*WHAT TO WORK ON*.
For the entries that follow, retype exactly the lines from the one containing "Kontaktaufnahme" to the one containing "Bildnummer: 3932", inclusive, and only those. Images stay out of the copy.
EXERCISE DATA section start
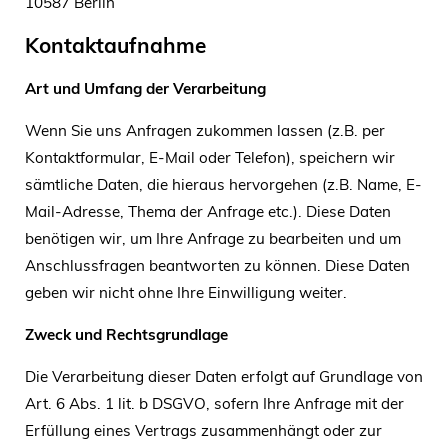
10587 Berlin
Kontaktaufnahme
Art und Umfang der Verarbeitung
Wenn Sie uns Anfragen zukommen lassen (z.B. per
Kontaktformular, E-Mail oder Telefon), speichern wir
sämtliche Daten, die hieraus hervorgehen (z.B. Name, E-
Mail-Adresse, Thema der Anfrage etc.). Diese Daten
benötigen wir, um Ihre Anfrage zu bearbeiten und um
Anschlussfragen beantworten zu können. Diese Daten
geben wir nicht ohne Ihre Einwilligung weiter.
Zweck und Rechtsgrundlage
Die Verarbeitung dieser Daten erfolgt auf Grundlage von
Art. 6 Abs. 1 lit. b DSGVO, sofern Ihre Anfrage mit der
Erfüllung eines Vertrags zusammenhängt oder zur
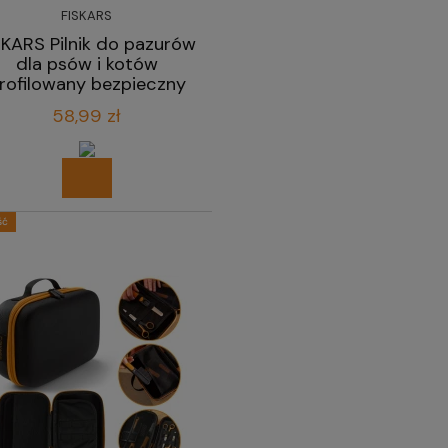
FISKARS
SKARS Pilnik do pazurów
dla psów i kotów
rofilowany bezpieczny
18,3 cm
58,99 zł
ść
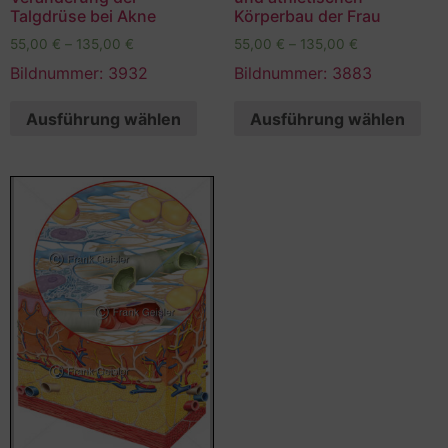
Talgdrüse bei Akne
Körperbau der Frau
55,00
€
–
135,00
€
55,00
€
–
135,00
€
Bildnummer: 3932
Bildnummer: 3883
Ausführung wählen
Ausführung wählen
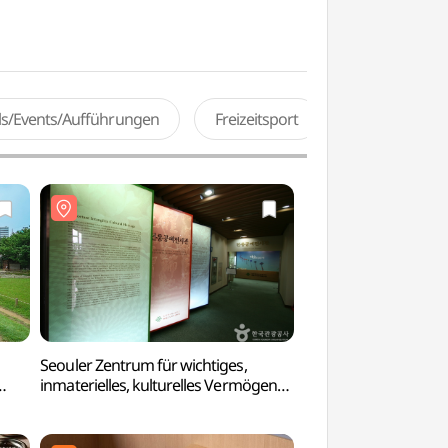
als/Events/Aufführungen
Freizeitsport
Seouler Zentrum für wichtiges,
LG Arts Center (
inmaterielles, kulturelles Vermögen
산])
(서울중요무형문화재전수회관)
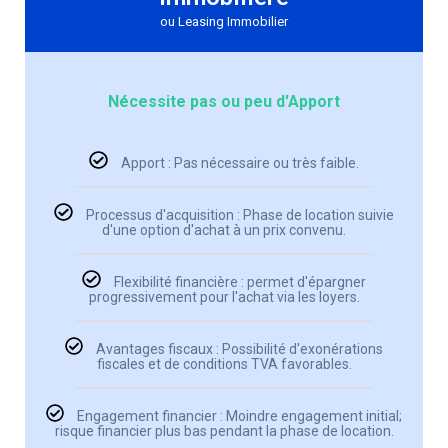
ou Leasing Immobilier
Nécessite pas ou peu d'Apport
Apport : Pas nécessaire ou très faible.
Processus d'acquisition : Phase de location suivie
d'une option d'achat à un prix convenu.
Flexibilité financière : permet d'épargner
progressivement pour l'achat via les loyers.
Avantages fiscaux : Possibilité d'exonérations
fiscales et de conditions TVA favorables.
Engagement financier : Moindre engagement initial;
risque financier plus bas pendant la phase de location.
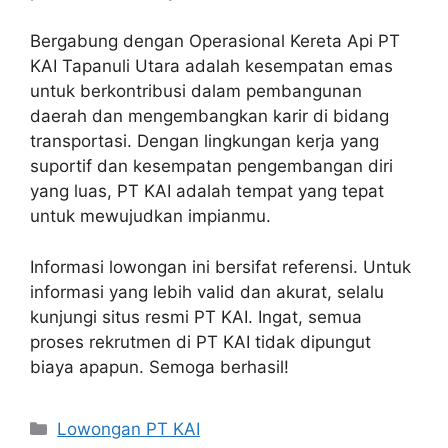
Bergabung dengan Operasional Kereta Api PT
KAI Tapanuli Utara adalah kesempatan emas
untuk berkontribusi dalam pembangunan
daerah dan mengembangkan karir di bidang
transportasi. Dengan lingkungan kerja yang
suportif dan kesempatan pengembangan diri
yang luas, PT KAI adalah tempat yang tepat
untuk mewujudkan impianmu.
Informasi lowongan ini bersifat referensi. Untuk
informasi yang lebih valid dan akurat, selalu
kunjungi situs resmi PT KAI. Ingat, semua
proses rekrutmen di PT KAI tidak dipungut
biaya apapun. Semoga berhasil!
Categories
Lowongan PT KAI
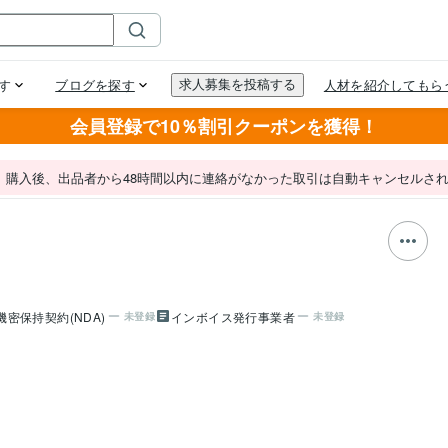
会員登録で10％割引クーポンを獲得！
。購入後、出品者から48時間以内に連絡がなかった取引は自動キャンセルさ
機密保持契約(NDA)
インボイス発行事業者
未登録
未登録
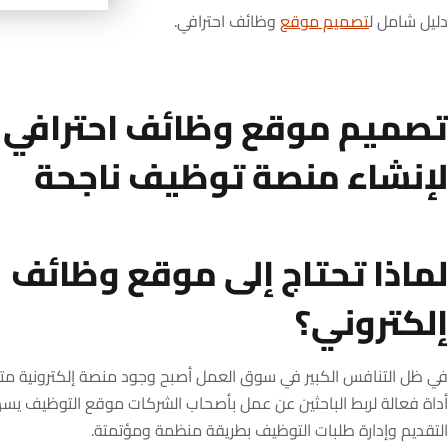
دليل شامل ل
تصميم موقع
وظائف احترافي.
تصميم موقع وظائف احترافي 
لإنشاء منصة توظيف ناجحة
لماذا تحتاج إلى موقع وظائف
إلكتروني؟
في ظل التنافس الكبير في سوق العمل أصبح وجود منصة إلكترونية 
أداة فعالة لربط الباحثين عن عمل بأصحاب الشركات موقع التوظيف يسه
التقديم وإدارة طلبات التوظيف بطريقة منظمة ومؤتمتة.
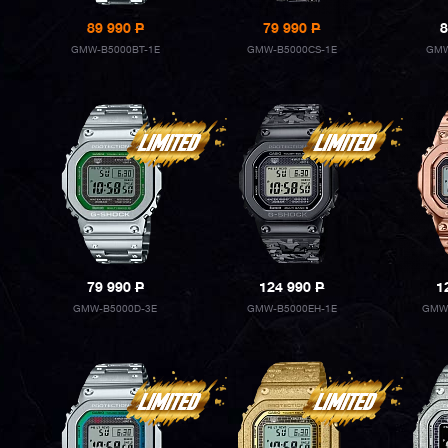
89 990
P
79 990
P
8
GMW-B5000BT-1E
GMW-B5000CS-1E
GMW
79 990
P
124 990
P
1
GMW-B5000D-3E
GMW-B5000EH-1E
GMW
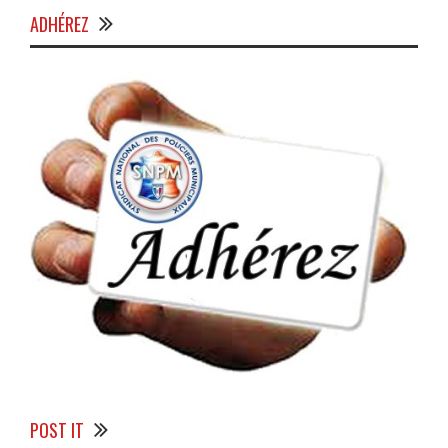
ADHÉREZ
POST IT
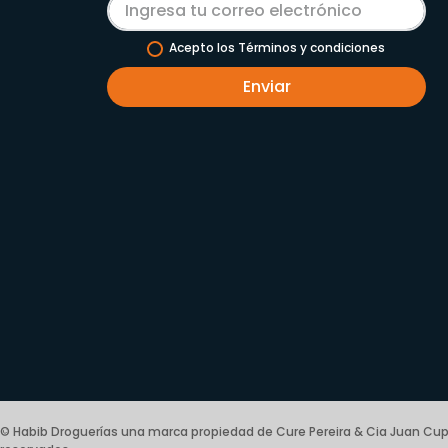
Acepto los Términos y condiciones
Enviar
© Habib Droguerías una marca propiedad de Cure Pereira & Cia Juan Cup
EXERCISE DATA section end
*EXERCISE OUTPUT*.
Kontaktaufnahme
Art und Umfang der Verarbeitung
Wenn Sie uns Anfragen zukommen lassen (z.B. per
Kontaktformular, E-Mail oder Telefon), speichern wir
sämtliche Daten, die hieraus hervorgehen (z.B. Name, E-
Mail-Adresse, Thema der Anfrage etc.). Diese Daten
benötigen wir, um Ihre Anfrage zu bearbeiten und um
Anschlussfragen beantworten zu können. Diese Daten
geben wir nicht ohne Ihre Einwilligung weiter.
Zweck und Rechtsgrundlage
Die Verarbeitung dieser Daten erfolgt auf Grundlage von
Art. 6 Abs. 1 lit. b DSGVO, sofern Ihre Anfrage mit der
Erfüllung eines Vertrags zusammenhängt oder zur
FISKARS
SKARS Pilnik do pazurów
dla psów i kotów
rofilowany bezpieczny
18,3 cm
58,99 zł
ść
Talgdrüse bei Akne
Körperbau der Frau
55,00
€
–
135,00
€
55,00
€
–
135,00
€
Bildnummer: 3932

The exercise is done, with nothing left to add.